(Data excerpts Opens)
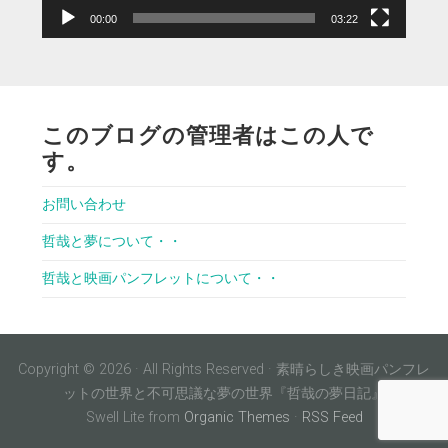
00:00
03:22
このブログの管理者はこの人で
す。
お問い合わせ
哲哉と夢について・・
哲哉と映画パンフレットについて・・
Copyright © 2026 · All Rights Reserved · 素晴らしき映画パンフレ
ットの世界と不可思議な夢の世界『哲哉の夢日記』
Swell Lite from
Organic Themes
·
RSS Feed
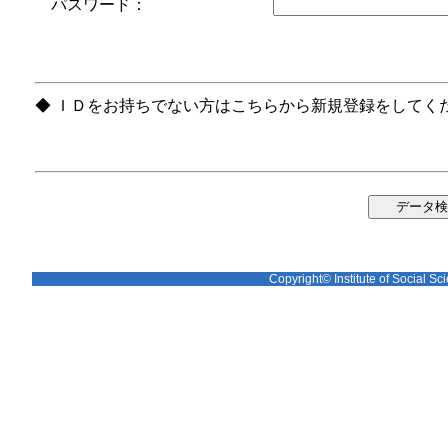
パスワード：
◆ ＩＤをお持ちでない方はこちらから新規登録をしてく
Copyright© Institute of Social Sci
(Data excerpts Closes)
*What is required*. The material above is to be set down exactly, with pictures removed.

*Written solution*.
00:00
03:22
このブログの管理者はこの人で
す。
お問い合わせ
哲哉と夢について・・
哲哉と映画パンフレットについて・・
Copyright © 2026 · All Rights Reserved · 素晴らしき映画パンフレ
ットの世界と不可思議な夢の世界『哲哉の夢日記』
Swell Lite from
Organic Themes
·
RSS Feed
パスワード：
◆ ＩＤをお持ちでない方はこちらから新規登録をしてく
Copyright© Institute of Social Sci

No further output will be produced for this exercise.